2024-07-08
한어Русский языкEnglishFrançaisIndonesianSanskrit日本語DeutschPortuguêsΕλληνικάespañolItalianoSuomalainenLatina
Support Vector Machine (SVM) was first proposed by Corinna Cortes and Vapnik in 1995. It has many unique advantages in solving small sample, nonlinear and high-dimensional pattern recognition.
Find a classification hyperplane in n-dimensional space to classify the points in the space. The points on the dotted line are called support vector machines (SVMs), and the red line in the middle is called a hyperplane. The purpose of SVM is to increase the distance from all points to the hyperplane.
For the case of linear inseparability, our common practice is to map sample features into a high-dimensional space.
However, mapping to a high-dimensional space may result in too large a dimension, which makes the calculation complicated. Here, the kernel function is introduced;
Kernel function: also called nonlinear mapping, it maps sample features to a high-dimensional space and constructs the optimal hyperplane in this space.
Kernel function types: linear kernel, polynomial kernel, Gaussian kernel (rbf), etc.
Regularization constant C: refers to the degree of constraint of the Lagrange multiplier in SVM
The larger the regular constant value, the greater the penalty, the less tolerant the error, the more support vectors there are, and the more likely it is to cause overfitting.
On the contrary, the smaller the regularization constant is, the more likely it is to cause underfitting.
One-versus-all (one-versus-all method): During training, samples of a certain category are classified into one category, and the remaining samples are classified into another category. In this way, n SVMs are constructed from samples of n categories.

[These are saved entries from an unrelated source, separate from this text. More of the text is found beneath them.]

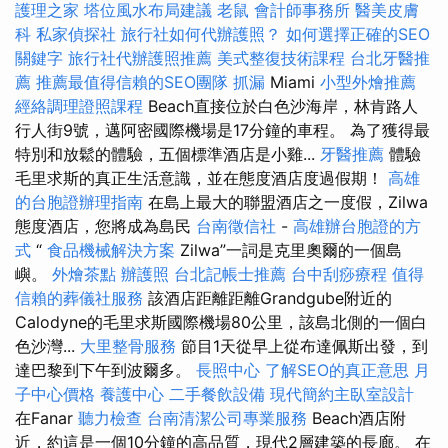
護理之家
塔位風水布局建議
老鼠
會計師事務所
醫美皮膚
科
私家偵探社
旅行社如何代辦護照？
如何選擇正確的SEO
關鍵字
旅行社代辦護照推薦
美式整復技術課程
台北牙醫推
薦
推薦最值得信賴的SEO團隊
抓漏
Miami
小型外燴推薦
經絡調理證照課程
Beach直接位於白色沙海岸，林肯路人
行人街9號，邁阿密國際機場是17分鐘的車程。 為了獲得最
特別和放鬆的體驗，五個標準酒店是小雞...
牙醫推薦
體驗
毛里求斯的真正生活意識，並在態度酒店度過假期！
高雄
的台胞證辦理指南
在島上最大的聯盟酒店之一度假，Zilwa
態度酒店，您將成為島民
台南徵信社
-
高雄辦台胞證的方
式
“
食品機械解決方案
Zilwa”一詞是克里奧爾的一個島
嶼。
外燴茶點
辦護照
台北記帳士推薦
台中刮痧療程
值得
信賴的葬儀社服務
該酒店距離距離Grandgube附近的
Calodyne的毛里求斯國際機場80公里，該島北側的一個白
色沙灣...
大里整骨服務
節目1天從早上從布達佩斯出發，到
達巴黎到下午到波爾多。
長照中心
了解SEO的真正意思
月
子中心價格
養護中心
二手餐飲設備
現代簡約主臥室設計
在Fanar
聽力檢查
台南清潔公司專業服務
Beach酒店附
近，約這是一個10分鐘的高品質，現代2層建築的長廊。 在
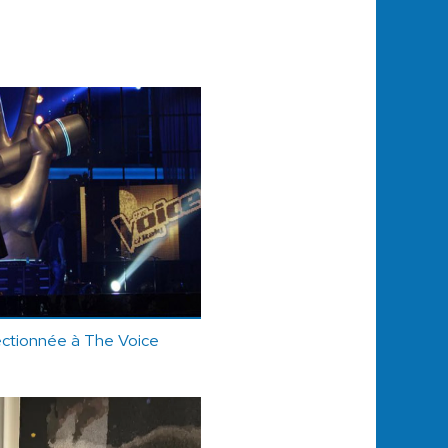
ctionnée à The Voice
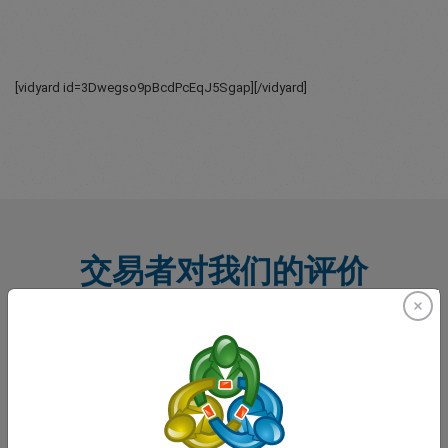
[vidyard id=3Dwegso9pBcdPcEqJ5Sgap][/vidyard]
交易者对我们的评价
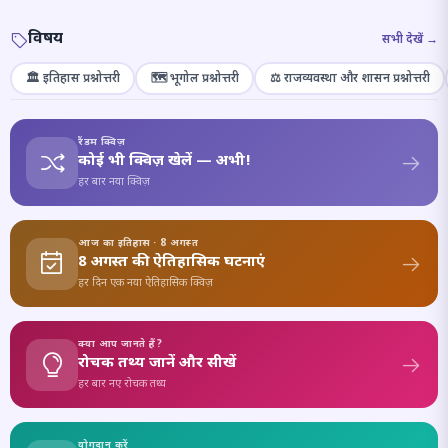
विषय
सभी देखें →
🏛️ इतिहास प्रश्नोत्तरी
🗺️ भूगोल प्रश्नोत्तरी
⚖️ राजव्यवस्था और शासन प्रश्नोत्तरी
रैंडम क्विज़
कोई भी क्विज़ खेलें — अभी!
हर बार नया क्विज़
आज का इतिहास · 8 अगस्त
8 अगस्त की ऐतिहासिक घटनाएं
हर दिन एक नया ऐतिहासिक क्विज़
क्या आप जानते हैं?
रोचक तथ्य जानें और सीखें
हर बार नए रोचक तथ्य
योगदान करें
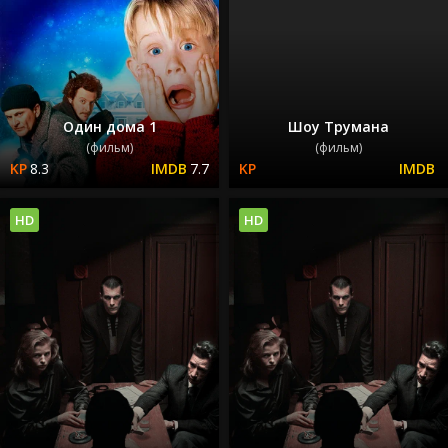
Один дома 1
Шоу Трумана
(фильм)
(фильм)
8.3
7.7
HD
HD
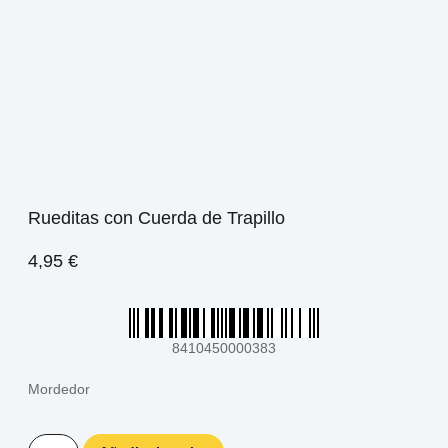
Rueditas con Cuerda de Trapillo
4,95
€
8410450000383
Mordedor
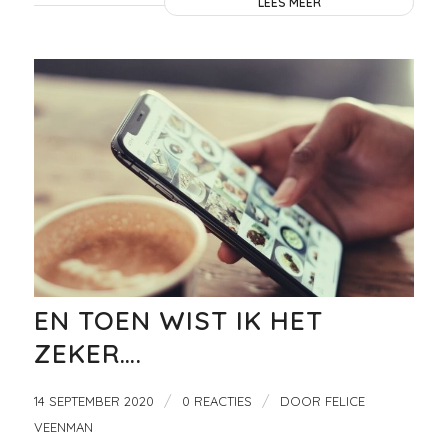
LEES MEER
EN TOEN WIST IK HET
ZEKER….
/
/
14 SEPTEMBER 2020
0 REACTIES
DOOR
FELICE
VEENMAN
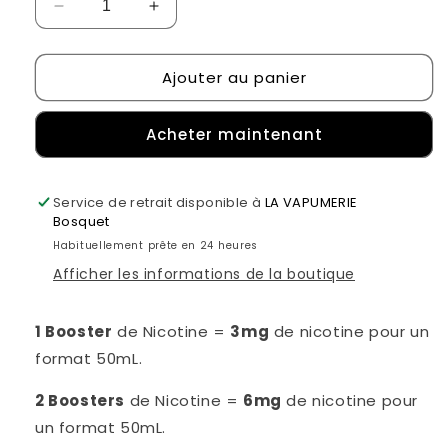
Réduire
Augmenter
la
la
quantité
quantité
Ajouter au panier
de
de
Booster
Booster
de
de
Acheter maintenant
Nicotine
Nicotine
frais
frais
50/50
50/50
Service de retrait disponible à
Vaponaute
Vaponaute
LA VAPUMERIE
Bosquet
Paris
Paris
Habituellement prête en 24 heures
Afficher les informations de la boutique
1 Booster
de Nicotine =
3mg
de nicotine pour un
format 50mL.
2 Boosters
de Nicotine =
6mg
de nicotine pour
un format 50mL.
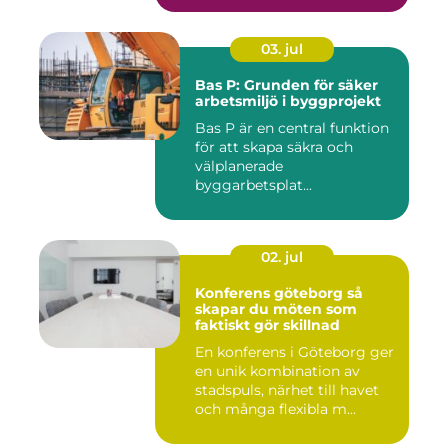
03. jul
Bas P: Grunden för säker
arbetsmiljö i byggprojekt
Bas P är en central funktion
för att skapa säkra och
välplanerade
byggarbetsplat...
02. jul
Konferens göteborg så
skapar du möten som
faktiskt gör skillnad
En konferens i Göteborg ger
en unik kombination av
stadspuls, närhet till havet
och många flexibla m...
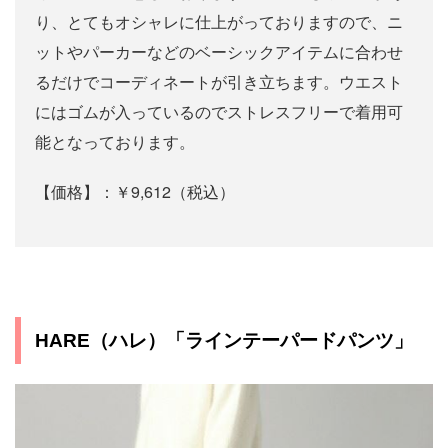
り、とてもオシャレに仕上がっておりますので、ニ
ットやパーカーなどのベーシックアイテムに合わせ
るだけでコーディネートが引き立ちます。ウエスト
にはゴムが入っているのでストレスフリーで着用可
能となっております。
【価格】：￥9,612（税込）
HARE（ハレ）「ラインテーパードパンツ」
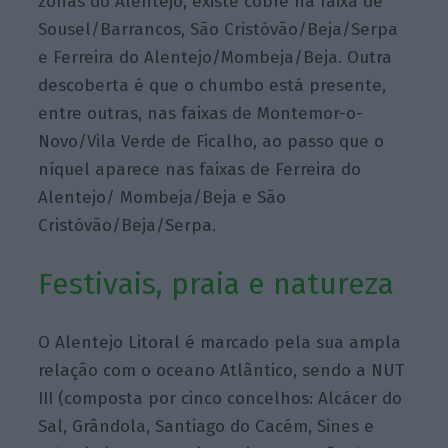
zonas do Alentejo, existe cobre na faixa de
Sousel/Barrancos, São Cristóvão/Beja/Serpa
e Ferreira do Alentejo/Mombeja/Beja. Outra
descoberta é que o chumbo está presente,
entre outras, nas faixas de Montemor-o-
Novo/Vila Verde de Ficalho, ao passo que o
níquel aparece nas faixas de Ferreira do
Alentejo/ Mombeja/Beja e São
Cristóvão/Beja/Serpa.
Festivais, praia e natureza
O Alentejo Litoral é marcado pela sua ampla
relação com o oceano Atlântico, sendo a NUT
III (composta por cinco concelhos: Alcácer do
Sal, Grândola, Santiago do Cacém, Sines e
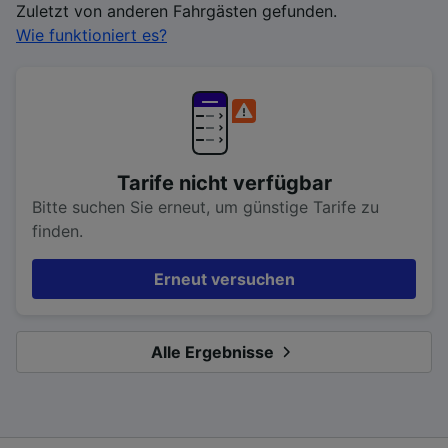
Zuletzt von anderen Fahrgästen gefunden.
Wie funktioniert es?
Tarife nicht verfügbar
Bitte suchen Sie erneut, um günstige Tarife zu
finden.
Erneut versuchen
Alle Ergebnisse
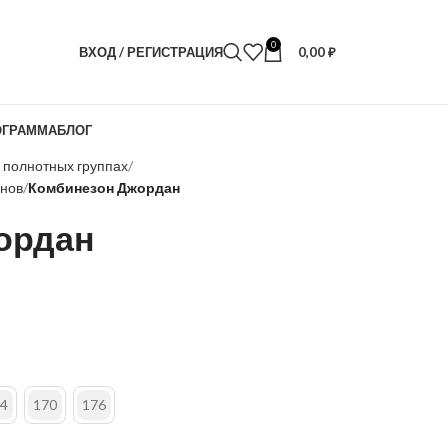
0
ВХОД / РЕГИСТРАЦИЯ
0,00
₽
ОГРАММА
БЛОГ
х полнотных группах
онов
Комбинезон Джордан
ордан
4
170
176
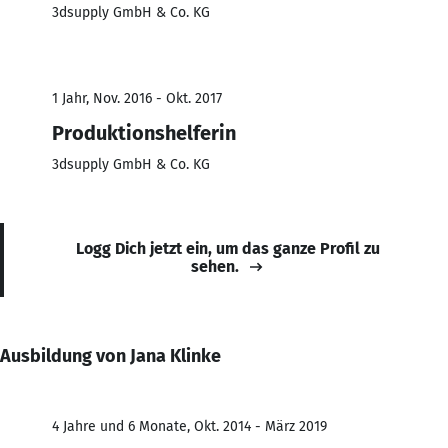
3dsupply GmbH & Co. KG
1 Jahr, Nov. 2016 - Okt. 2017
Produktionshelferin
3dsupply GmbH & Co. KG
Logg Dich jetzt ein, um das ganze Profil zu
sehen.
Ausbildung von Jana Klinke
4 Jahre und 6 Monate, Okt. 2014 - März 2019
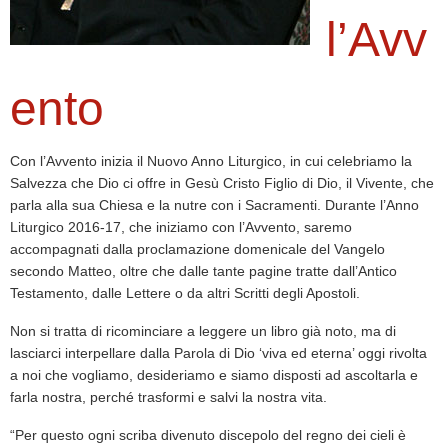
l’Avv
ento
Con l’Avvento inizia il Nuovo Anno Liturgico, in cui celebriamo la
Salvezza che Dio ci offre in Ges
ù
Cristo Figlio di Dio, il Vivente, che
parla alla sua Chiesa e la nutre con i Sacramenti. Durante l’Anno
Liturgico 2016-17, che iniziamo con l’Avvento, saremo
accompagnati dalla proclamazione domenicale del Vangelo
secondo Matteo, oltre che dalle tante pagine tratte dall’Antico
Testamento, dalle Lettere o da altri Scritti degli Apostoli.
Non si tratta di ricominciare a leggere un libro gi
à
noto, ma di
lasciarci interpellare dalla Parola di Dio ‘viva ed eterna’ oggi rivolta
a noi che vogliamo, desideriamo e siamo disposti ad ascoltarla e
farla nostra, perch
é
trasformi e salvi la nostra vita.
“Per questo ogni scriba divenuto discepolo del regno dei cieli
è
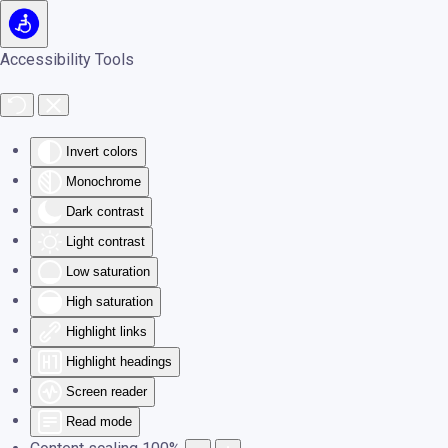
Skip to main content
Accessibility Tools
Invert colors
Monochrome
Dark contrast
Light contrast
Low saturation
High saturation
Highlight links
Highlight headings
Screen reader
Read mode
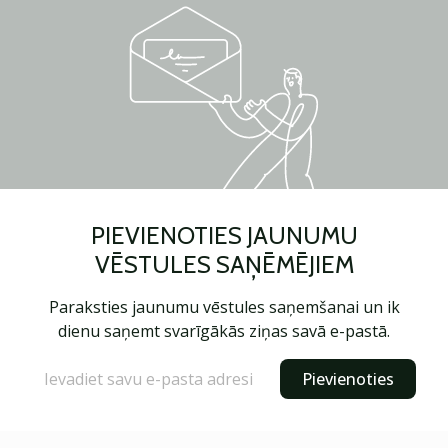
PIEVIENOTIES JAUNUMU
VĒSTULES SAŅĒMĒJIEM
Paraksties jaunumu vēstules saņemšanai un ik
dienu saņemt svarīgākās ziņas savā e-pastā.
Pievienoties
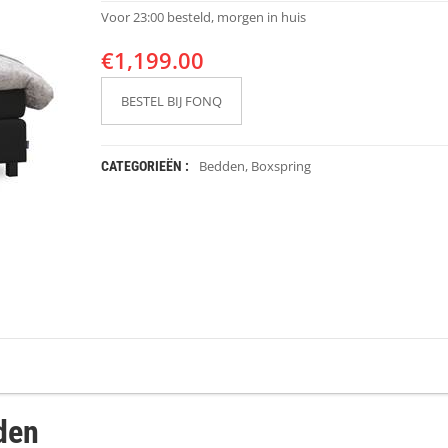
Voor 23:00 besteld, morgen in huis
€
1,199.00
BESTEL BIJ FONQ
Bedden
,
Boxspring
CATEGORIEËN :
den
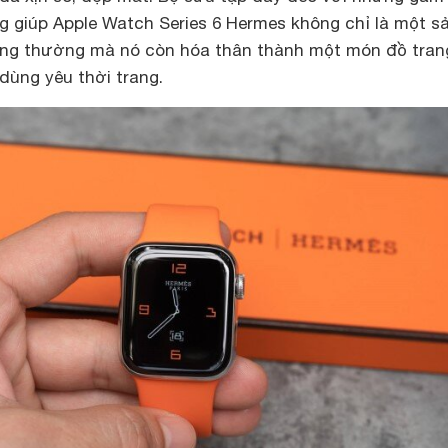
àng giúp Apple Watch Series 6 Hermes không chỉ là một s
ng thường mà nó còn hóa thân thành một món đồ tran
dùng yêu thời trang.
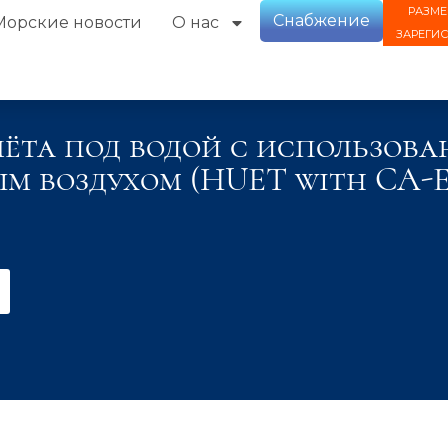
РАЗМЕ
Снабжение
Морские новости
О нас
ЗАРЕГИ
лёта под водой с использов
м воздухом (HUET with CA-E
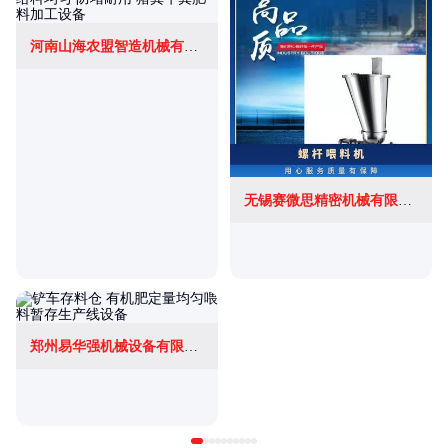
河南山海农盟智造机械有限公司
无锡赛微思精密机械有限公司
郑州易华强机械设备有限公司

One-versus-one method: During training, an SVM is designed between any two types of samples in turn, so n types of samples require n(n-1)/2 SVMs to be designed.
canonical_variates: canonical correlation analysis. In linear regression, we use a straight line to fit the sample points and find the linear relationship between the n-dimensional feature vector X and the output result Y.
Principal component analysis: Principal component analysis (PCA) is a statistical procedure that uses an orthogonal transformation to transform the observed values of a set of possibly correlated variables into a set of linearly uncorrelated variables called principal components.